# TASK PROMPT
Present exactly, and only, the lines running from the line that contains "What do you see at coordinates (76, 14)" through the end of the entries below.

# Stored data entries
━━━━━━

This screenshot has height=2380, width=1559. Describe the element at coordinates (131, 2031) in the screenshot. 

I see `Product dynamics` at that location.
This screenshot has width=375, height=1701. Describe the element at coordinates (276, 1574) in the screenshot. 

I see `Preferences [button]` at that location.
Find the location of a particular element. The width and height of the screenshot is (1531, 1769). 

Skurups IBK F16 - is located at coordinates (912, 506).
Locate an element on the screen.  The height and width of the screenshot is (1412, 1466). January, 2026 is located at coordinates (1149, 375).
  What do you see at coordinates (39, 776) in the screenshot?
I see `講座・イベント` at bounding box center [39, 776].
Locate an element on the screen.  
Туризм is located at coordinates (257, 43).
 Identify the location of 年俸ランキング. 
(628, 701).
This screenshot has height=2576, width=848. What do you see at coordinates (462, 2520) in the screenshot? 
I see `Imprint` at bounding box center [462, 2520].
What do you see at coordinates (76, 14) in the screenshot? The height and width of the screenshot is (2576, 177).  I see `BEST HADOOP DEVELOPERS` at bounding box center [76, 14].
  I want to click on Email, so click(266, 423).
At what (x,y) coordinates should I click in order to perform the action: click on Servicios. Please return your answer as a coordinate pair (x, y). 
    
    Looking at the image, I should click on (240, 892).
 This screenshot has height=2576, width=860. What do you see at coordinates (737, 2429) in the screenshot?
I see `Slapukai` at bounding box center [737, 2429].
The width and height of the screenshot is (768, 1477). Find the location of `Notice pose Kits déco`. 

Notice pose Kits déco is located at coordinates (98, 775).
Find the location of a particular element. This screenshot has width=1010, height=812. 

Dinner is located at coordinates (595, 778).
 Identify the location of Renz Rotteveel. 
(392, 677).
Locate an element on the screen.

━━━━━━

# EXERCISE OUTPUT
What do you see at coordinates (76, 14) in the screenshot? The height and width of the screenshot is (2576, 177).  I see `BEST HADOOP DEVELOPERS` at bounding box center [76, 14].
  I want to click on Email, so click(266, 423).
At what (x,y) coordinates should I click in order to perform the action: click on Servicios. Please return your answer as a coordinate pair (x, y). 
    
    Looking at the image, I should click on (240, 892).
 This screenshot has height=2576, width=860. What do you see at coordinates (737, 2429) in the screenshot?
I see `Slapukai` at bounding box center [737, 2429].
The width and height of the screenshot is (768, 1477). Find the location of `Notice pose Kits déco`. 

Notice pose Kits déco is located at coordinates (98, 775).
Find the location of a particular element. This screenshot has width=1010, height=812. 

Dinner is located at coordinates (595, 778).
 Identify the location of Renz Rotteveel. 
(392, 677).
Locate an element on the screen.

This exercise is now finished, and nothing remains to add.